- Miałem operację kręgosłupa i spierd…lili mi stopę! – powiedział po polsku, kiedy zasiadł na fotelu na przedzie sceny, tłumacząc dlaczego porusza się o kuli. Polscy fani odpowiedzieli śmiechem i brawami.
Collins zaczął sentymentalnie szlagierami „Take A Look At Me Now” i „Another Day In Paradise”, a potem wspomniał o Genesis i podkreślając, że jest z kolegami z zespołu w przyjacielskich stosunkach – zaśpiewał „Throwing It All Away” oraz balladę „Folow You Folow Me”, co ilustrowały zdjęcia i migawki z czasów, kiedy śpiewanie „We Can’t Dance” było żartem.

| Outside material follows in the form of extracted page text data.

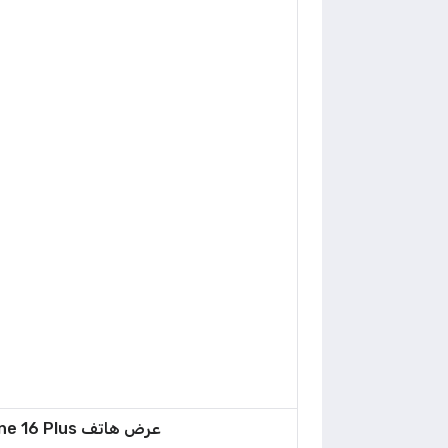
عرض هاتف Apple iPhone 16 Plus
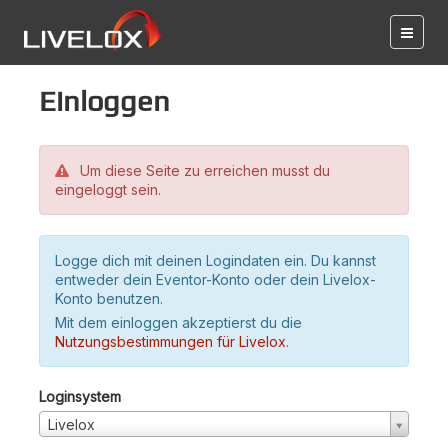
Einloggen
Um diese Seite zu erreichen musst du
eingeloggt sein.
Logge dich mit deinen Logindaten ein. Du kannst
entweder dein Eventor-Konto oder dein Livelox-
Konto benutzen.
Mit dem einloggen akzeptierst du die
Nutzungsbestimmungen für Livelox
.
Loginsystem
Livelox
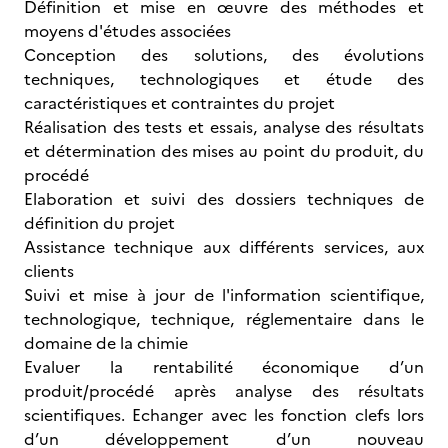
Définition et mise en œuvre des méthodes et
moyens d'études associées
Conception des solutions, des évolutions
techniques, technologiques et étude des
caractéristiques et contraintes du projet
Réalisation des tests et essais, analyse des résultats
et détermination des mises au point du produit, du
procédé
Elaboration et suivi des dossiers techniques de
définition du projet
Assistance technique aux différents services, aux
clients
Suivi et mise à jour de l'information scientifique,
technologique, technique, réglementaire dans le
domaine de la chimie
Evaluer la rentabilité économique d’un
produit/procédé après analyse des résultats
scientifiques. Echanger avec les fonction clefs lors
d’un développement d’un nouveau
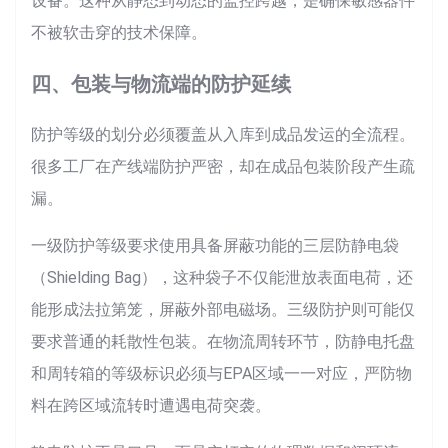
设备。这种从静态到动态的监控跨越，是确保敏感器件
不被软击穿的技术保障。
四、包装与物流端的防护延续
防护等级的划分必须覆盖从入库到成品发运的全流程。
很多工厂在产线端防护严密，却在成品包装阶段产生疏
漏。
一级防护等级要求使用具备屏蔽功能的三层防静电袋
（Shielding Bag），这种袋子不仅能泄放表面电荷，还
能形成法拉第笼，屏蔽外部电磁场。三级防护则可能仅
要求普通的耗散性包装。在物流周转环节，防静电托盘
和周转箱的等级标识必须与EPA区域一一对应，严防物
料在跨区域流转时遭遇电荷突袭。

Phil z radością i dumą ojca odnotował obecność za perkusją 18-letniego syna Nicholasa, ten zaś wykonał imponujące solo, po czym razem rozwibrowali fanów, grając na afrykańskich instrumentach perkusyjnych. To był świetny wstęp do kanonady „In The Air Tonight”, od której zaczęła się solowa kariera Collinsa w 1981 r.
Im bliżej było finału tym ważniejsze miejsce w programie zajmowały przeboje inspirowane czarnymi brzmieniami, bo też Phil od dzieciństwa był fanem zespołów firmy Motown.
Rewelacyjnie zabrzmiał „Easy Lover” i „Sussudio”, któremu towarzyszyła eksplozja confetti.